I read a [physics paper](http://arxiv.org/abs/1212.3324), of which the main idea is based on the topological classification of maps from 3-torus to the space of $N\times N$ unitary matrices. To quote their equation (4), which gives a winding number:
$$W(U)=\frac{1}{8\pi^2}\int_{T^3} dtdk_xdk_y U^{-1}\partial_t U\cdot[U^{-1}\partial_{k_x} U,U^{-1}\partial_{k_y} U],$$ 
where $(t,k_x,k_y)\in S^1\times S^1\times S^1\cong T^3$, and $U:=U(t,k_x,k_y)$ taking values of N-dimensional unitary matrices. The formula comes from [this math paper](http://projecteuclid.org/DPubS?verb=Display&version=1.0&service=UI&handle=euclid.cmp/1103904396&page=record ), which is not really comprehensible to me given my limited math background.

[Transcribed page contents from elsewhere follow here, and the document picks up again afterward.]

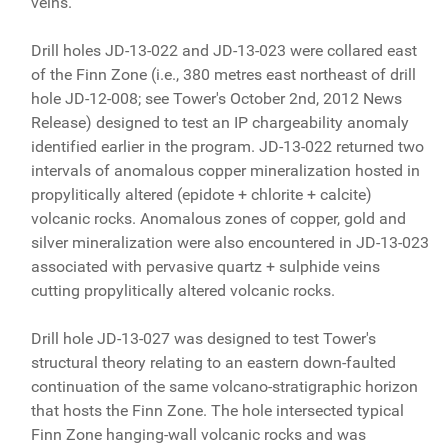
veins.
Drill holes JD-13-022 and JD-13-023 were collared east
of the Finn Zone (i.e., 380 metres east northeast of drill
hole JD-12-008; see Tower's October 2nd, 2012 News
Release) designed to test an IP chargeability anomaly
identified earlier in the program. JD-13-022 returned two
intervals of anomalous copper mineralization hosted in
propylitically altered (epidote + chlorite + calcite)
volcanic rocks. Anomalous zones of copper, gold and
silver mineralization were also encountered in JD-13-023
associated with pervasive quartz + sulphide veins
cutting propylitically altered volcanic rocks.
Drill hole JD-13-027 was designed to test Tower's
structural theory relating to an eastern down-faulted
continuation of the same volcano-stratigraphic horizon
that hosts the Finn Zone. The hole intersected typical
Finn Zone hanging-wall volcanic rocks and was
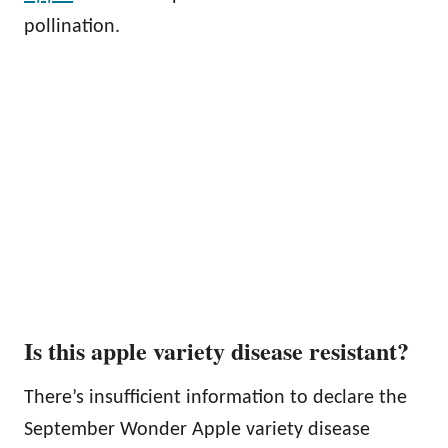
pollination.
Is this apple variety disease resistant?
There’s insufficient information to declare the
September Wonder Apple variety disease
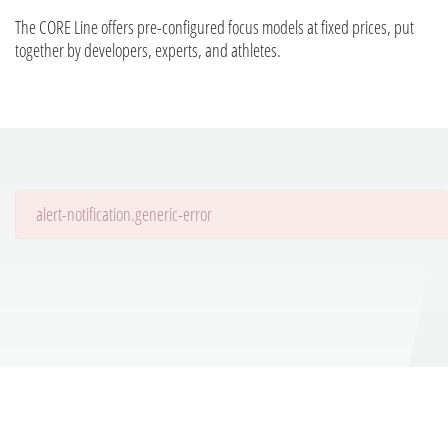
The CORE Line offers pre-configured focus models at fixed prices, put
together by developers, experts, and athletes.
alert-notification.generic-error
Details are being loaded...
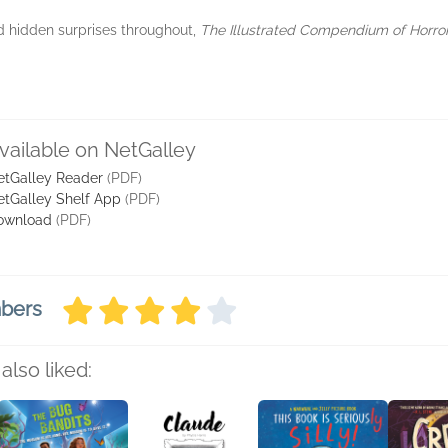
d hidden surprises throughout,
The Illustrated Compendium of Horro
vailable on NetGalley
etGalley Reader
(PDF)
etGalley Shelf App
(PDF)
ownload
(PDF)
mbers
also liked:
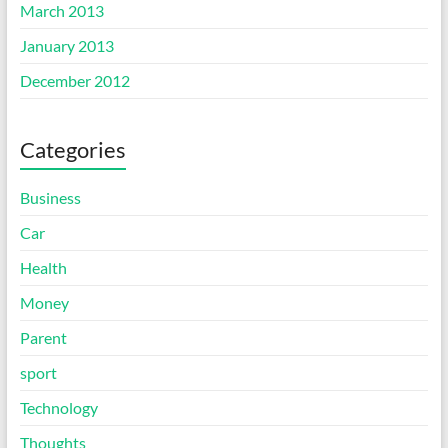
March 2013
January 2013
December 2012
Categories
Business
Car
Health
Money
Parent
sport
Technology
Thoughts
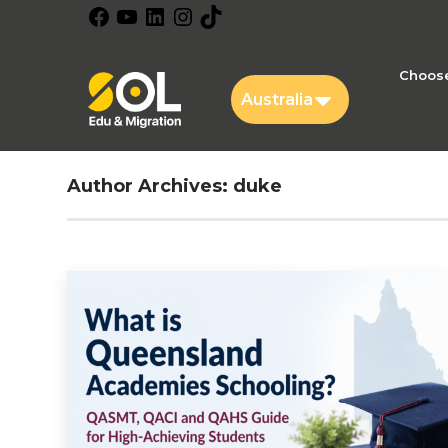
Facebook
YouTube
LinkedIn
Instagram
TikTok
Choose
Australia
Author Archives:
duke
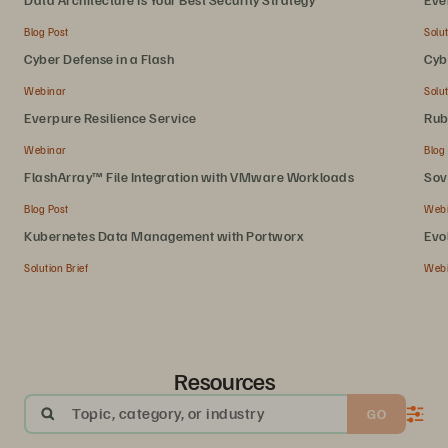
Blog Post
Solut
Cyber Defense in a Flash
Cyb
Webinar
Solut
Everpure Resilience Service
Rub
Webinar
Blog
FlashArray™ File Integration with VMware Workloads
Sov
Blog Post
Web
Kubernetes Data Management with Portworx
Evo
Solution Brief
Web
Resources
Topic, category, or industry
GO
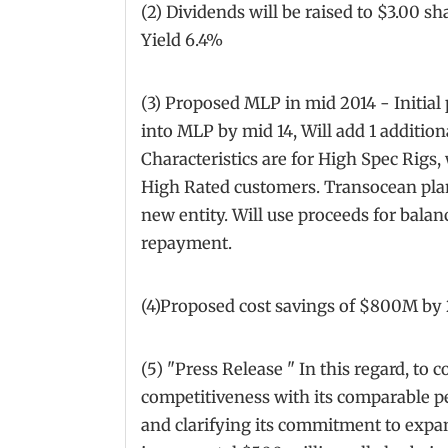
(2) Dividends will be raised to $3.00 s
Yield 6.4%
(3) Proposed MLP in mid 2014 - Initial 
into MLP by mid 14, Will add 1 addition
Characteristics are for High Spec Rigs,
High Rated customers. Transocean plan
new entity. Will use proceeds for bal
repayment.
(4)Proposed cost savings of $800M by 
(5) "Press Release " In this regard, to c
competitiveness with its comparable pe
and clarifying its commitment to expa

Now I'm interested in the classification of maps from 2-torus to the space of $N\times N$ unitary matrices, is this already well developed? Any explanation or reference will be appreciated. 

PS. I'm familiar with the language of fundamental groups(but not many sophisticated theorems) and a little bit homology. Also some basics on differentiable geometry. If possible, please explain in a way accessible to me, but if this means too much compromise, just go ahead and shower me with the proper mathematics.